A recent study published in Rheumatology suggests that women with rheumatoid arthritis (RA) suffer a greater decline in physical function following menopause. After studying 8189 women with RA, researchers found that pre-menopausal women experienced a slower physical decline than those that were post-menopausal.
Physical function is an important aspect of study in patients with RA as it impacts their quality of life. Women experience RA at a rate three times greater than men, and also have more severe decline and increased disability, yet the sex-based differences in the condition remain poorly understood.
Previous studies have shown that women with RA experience shifts in their disease surrounding reproductive and hormonal life events, such as childbirth. During pregnancy, women have decreased incidence of RA, yet they have an increased incidence of disease development and flare during the post-partum period. Similarly, women who experience early menopause are more likely to develop rheumatoid arthritis compared to those who experience normal or late menopause.
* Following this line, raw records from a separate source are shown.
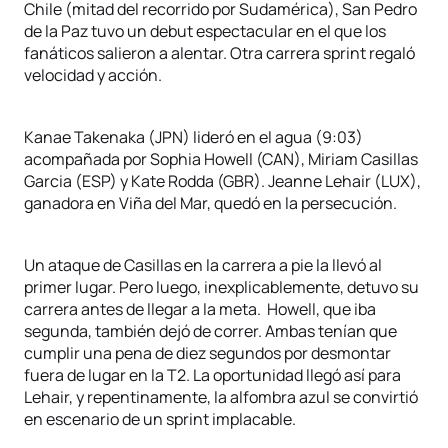
Chile (mitad del recorrido por Sudamérica), San Pedro
de la Paz tuvo un debut espectacular en el que los
fanáticos salieron a alentar. Otra carrera sprint regaló
velocidad y acción.
Kanae Takenaka (JPN) lideró en el agua (9:03)
acompañada por Sophia Howell (CAN), Miriam Casillas
Garcia (ESP) y Kate Rodda (GBR). Jeanne Lehair (LUX),
ganadora en Viña del Mar, quedó en la persecución.
Un ataque de Casillas en la carrera a pie la llevó al
primer lugar. Pero luego, inexplicablemente, detuvo su
carrera antes de llegar a la meta. Howell, que iba
segunda, también dejó de correr. Ambas tenían que
cumplir una pena de diez segundos por desmontar
fuera de lugar en la T2. La oportunidad llegó así para
Lehair, y repentinamente, la alfombra azul se convirtió
en escenario de un sprint implacable.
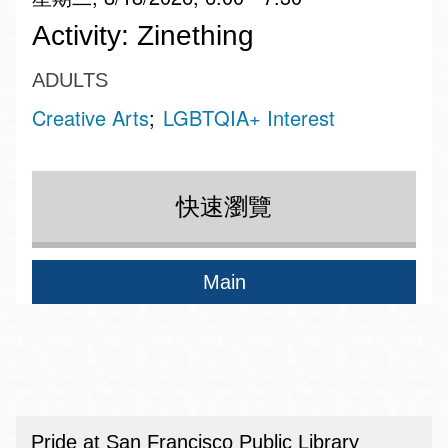
Activity: Zinething
ADULTS
Creative Arts
LGBTQIA+ Interest
快速瀏覽
Main
Pride at San Francisco Public Library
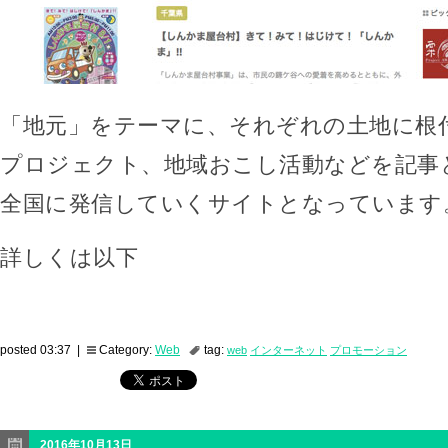
「地元」をテーマに、それぞれの土地に根
プロジェクト、地域おこし活動などを記事
全国に発信していくサイトとなっています
詳しくは以下
posted 03:37 |
Category:
Web
tag:
web
インターネット
プロモーション
2016年10月13日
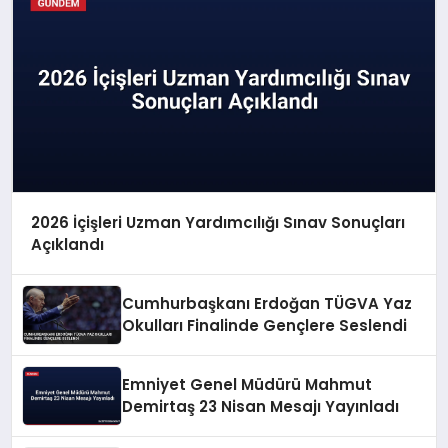
2026 İçişleri Uzman Yardımcılığı Sınav Sonuçları
Açıklandı
Cumhurbaşkanı Erdoğan TÜGVA Yaz
Okulları Finalinde Gençlere Seslendi
Emniyet Genel Müdürü Mahmut
Demirtaş 23 Nisan Mesajı Yayınladı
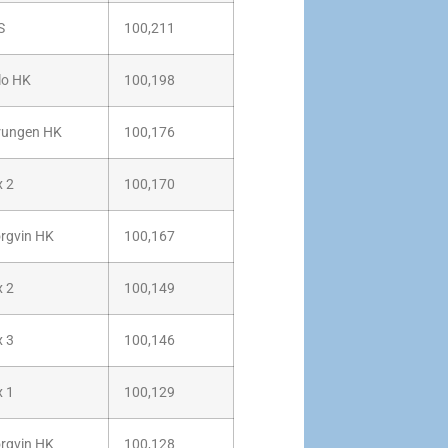
S
100,211
lo HK
100,198
rungen HK
100,176
x 2
100,170
ørgvin HK
100,167
x 2
100,149
x 3
100,146
x 1
100,129
ørgvin HK
100,128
Given these connections between hormonal or reproductive life events and rheumatoid arthritis in women, researchers conducted an observational study to investigate the association of menopause with functional status in women with the disease. The results indicate that menopause has a significant impact on the level and rate of functional decline in women with rheumatoid arthritis and is associated with a worsening progression of the effects of the disease.
“Further study is needed as to why women with rheumatoid arthritis are suffering a greater decline in function after menopause,” said the paper’s lead author, Elizabeth Mollard. “Not only is this decline causing suffering for women, it is costly to both individuals and the healthcare system as a whole. Research is specifically needed on the mechanism connecting these variables with the eventual goal of identifying interventions that can maintain or improve function in postmenopausal women with rheumatoid arthritis.”